I will give three instances of the progress of the reform. I select Gatti’s in the Strand, Romano’s in the same thoroughfare, and Pagani’s in Great Portland Street. Of the three, Gatti’s is the least characteristically French, although an excellent French meal may be obtained there. The Gattis aimed to be all things to all men; and I hope it may not prejudice the reader if I mention that it is to-day a favourite resort of Mr. Lloyd George, who may frequently be seen at the Adelaide Gallery in company with a brother Welshman, the esteemed proprietor of Ally Sloper. The growth of the Gatti concern is one of the commercial marvels of the day. It started as a café in Adelaide Street, where fried chops and steaks with chipped potatoes were served on marble-topped tables. The meal was washed down with generous draughts of coffee or chocolate, and the prices were strictly moderate. To-day the establishment has struck right through into the Strand, and spread itself halfway along Adelaide Street. Its proprietors own two playhouses in the immediate vicinity—the Adelphi and the Vaudeville—and supply half the Strand with electric current from their own dynamos. It is the culinary Mecca of the suburban, and actors as well as Chancellors find it a convenient place at which to lunch.

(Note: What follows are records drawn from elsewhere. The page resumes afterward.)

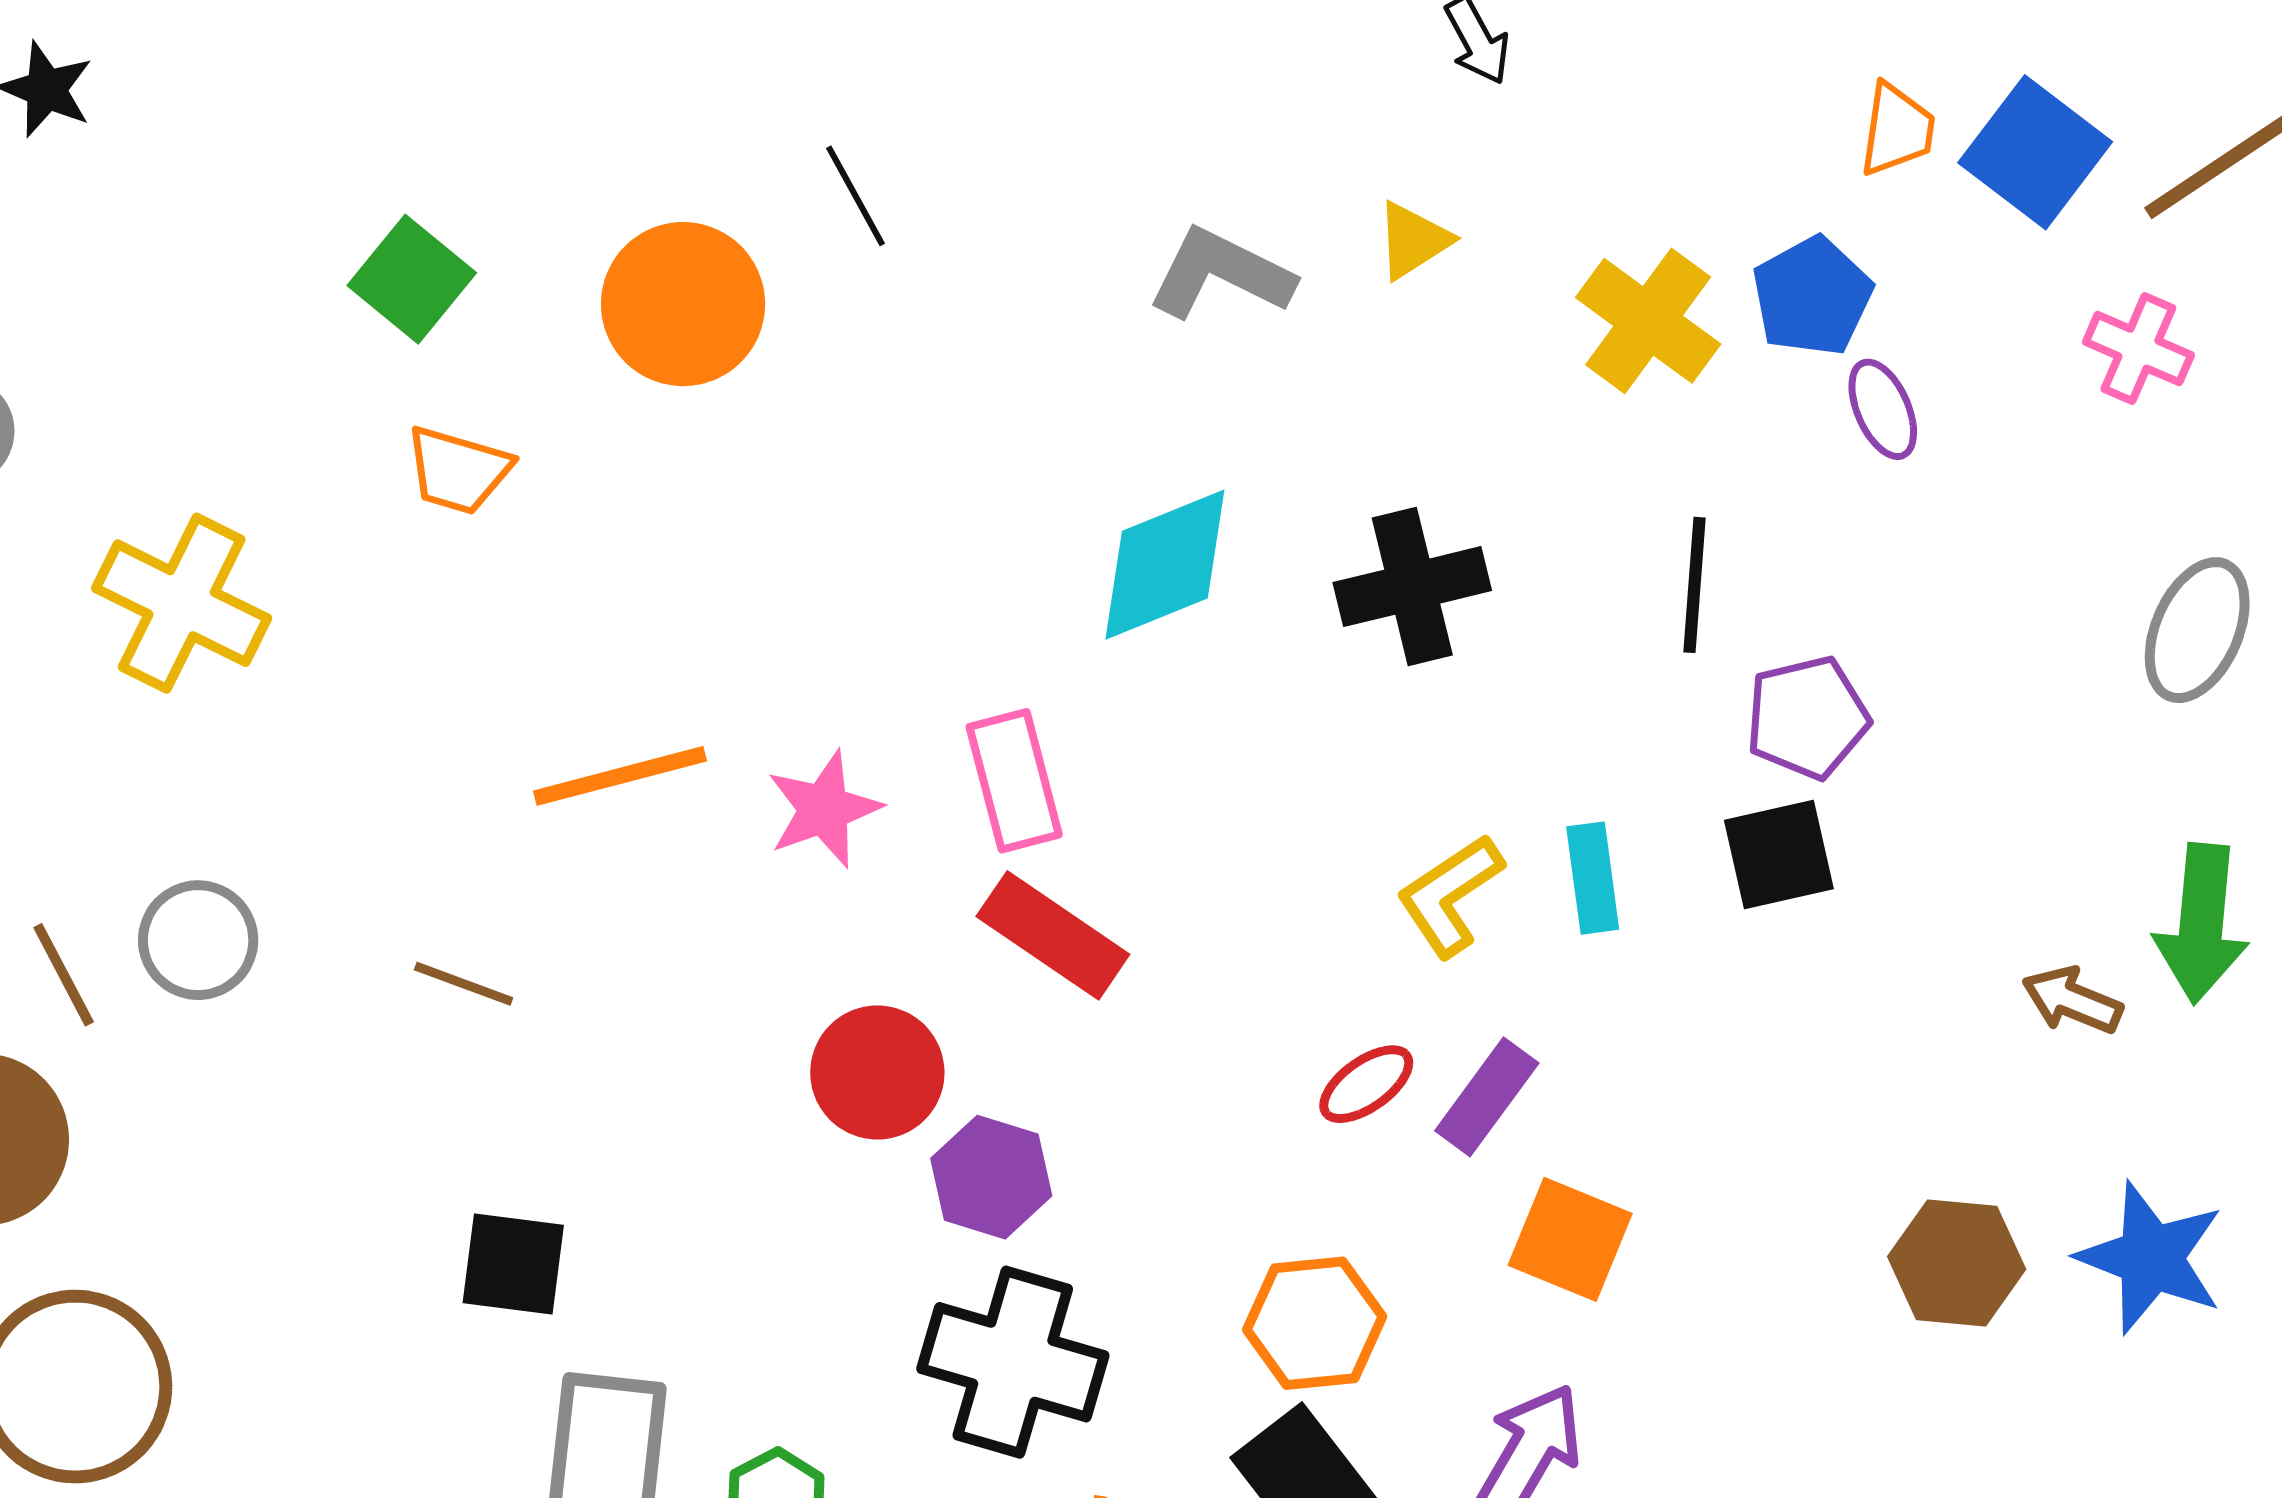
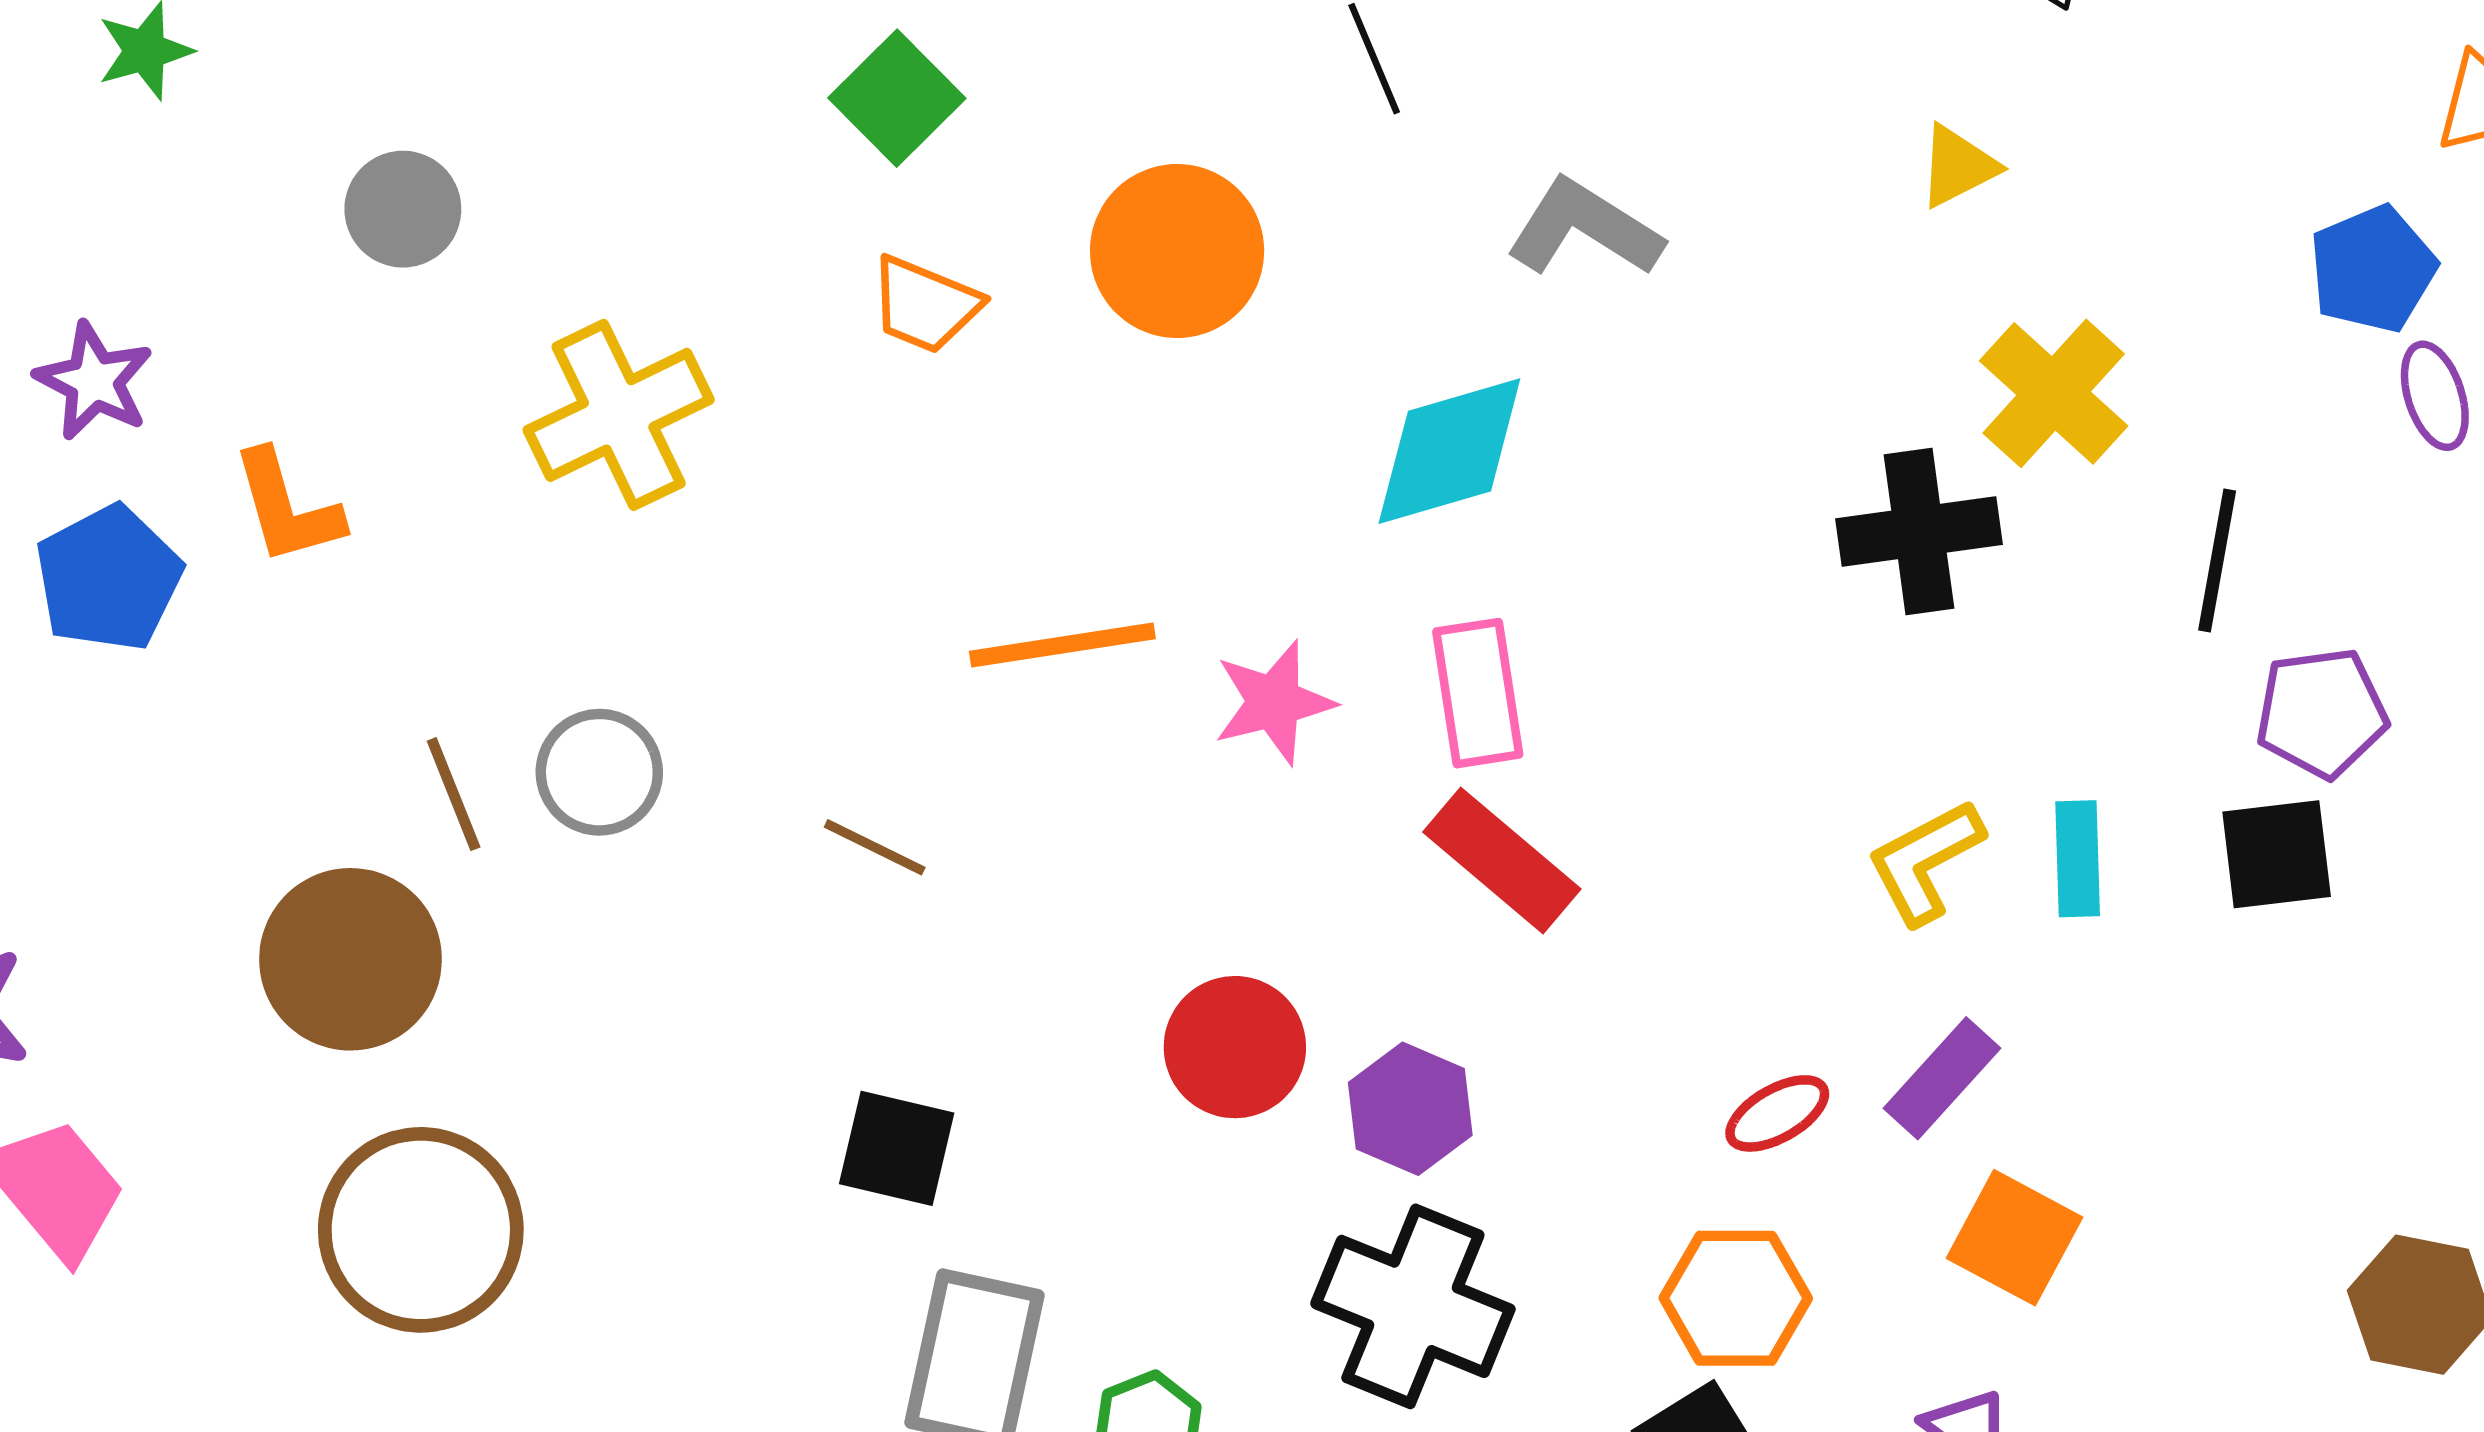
gray L-shape: (1221, 274) -> (1584, 228), moved
orange circle: (683, 304) -> (1177, 251), moved
yellow cross: (1648, 321) -> (2054, 393), moved
cyan diamond: (1165, 565) -> (1449, 451), moved
yellow cross: (182, 603) -> (619, 415), turned 32
red circle: (877, 1072) -> (1235, 1047), moved
red ellipse: (1366, 1084) -> (1777, 1113), moved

As a rule a restaurant fails or forges ahead on its own merits or demerits. But now and then the chance visit of an influential customer lifts it from obscurity into the warm light of popular favour. You have seen how E. S. Dallas made the fortune of Kettner’s. Carr’s, in the Strand, was made by an article which appeared in All the Year Round, an article which was generally attributed to Dickens, but was in reality the work of one of his staff—Sala, Halliday, Hollingshead, or another; in fact, the writers on that magazine had so entirely acquired the descriptive trick of “the Master” that it was a difficult thing to “tell t’other from which.” Poor Pellegrini was the man who discovered Pagani’s. It was a poky little place, indifferently patronized, when he first entered it. But he soon discovered that he could get there spaghetti cooked and served as in his native Italy. It was served, too, with a puree of tomato very different from the watery and acid preparation to which in this country we had become habituated. Tosti the composer followed where Pellegrini had led. The small refreshment-room was enlarged; an “artists’ room” was established upstairs. At last adjoining premises were acquired. Old Pagani’s was rebuilt into the handsome and popular restaurant as it is known to the present generation of diners. The Paganis have retired on substantial fortunes to the mountainous land of their nativity.